Com a descoberta posterior do gel de agarose foi possível avanços significativos da
técnica de eletroforese. Vários tipos de amostras podiam ser utilizadas para o exame e tudo
isso no mesmo suporte de gel. Isso tornava a técnica muito mais prática e viável podendo ser
usada no dia a dia da vida laboratorial. O uso do gel de agarose também estimulou a produção
de outros tipos de géis alternativos como o gel de amido, em 1955, e o de acrilamida, em
1959. Mas somente o gel de acrilamida foi adaptado e teve algum melhoramento, com isso o
gel de amido foi caindo em desuso por não ser tão eficiente.
A partir do gel de acrilamida foi criado o gel de poliacrilamida, que era um gel que
possui características físicas ideais para se realizar uma eletroforese com alto poder de
seleção (através de densidade, elasticidade, transparência e tamanho dos poros). Mesmo
sendo muito mais eficiente, o seu uso é bastante oneroso para a rotina de análises de
amostras, o que o faz ficar restrito às pesquisas científicas.

3) Funcionamento da eletroforese
Cada uma das amostras de DNA que deseja-se examinar é transferida para um dos
poços presentes no gel próximo à extremidade negativa da cuba de eletroforese. Um poço é
reservado para uma escala de DNA, um padrão de referência que contém fragmentos de DNA
de comprimentos conhecidos.
Em seguida a cuba é ligada e a corrente começa a fluir através do gel. As moléculas
de DNA têm carga negativa devido aos grupos fosfato em seus nucleotídeos, assim ela
começa a se mover através da matriz de gel, para o polo positivo.
Pedaços mais curtos de DNA se deslocam através dos poros da matriz do gel de
agarose mais rapidamente do que os mais longos. Após um determinado período de tempo, os
pedaços mais curtos vão estar mais próximos do pólo positivo do gel, enquanto os mais
longos vão permanecer próximos dos poços.
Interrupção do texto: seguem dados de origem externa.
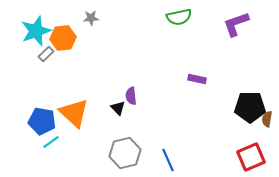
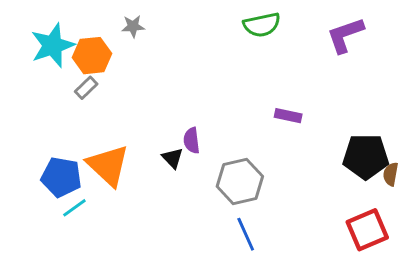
gray rectangle: (46, 54) -> (86, 88), moved
gray hexagon: (125, 153) -> (240, 181), moved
Ao final da eletroforese, com os fragmentos separados, é possível analisar os
tamanhos de faixas encontradas no gel. Quando o gel é pigmentado com um corante que se
liga ao DNA e depois é submetido a luz UV, os fragmentos brilham, o que permite visualizar
o DNA presente em locais diferentes ao longo da extensão do gel. Uma linha bem definida de
DNA presente no gel é chamada de banda, cada banda contém um grande número de
fragmentos de DNA do mesmo tamanho que viajaram como um grupo para a mesma posição.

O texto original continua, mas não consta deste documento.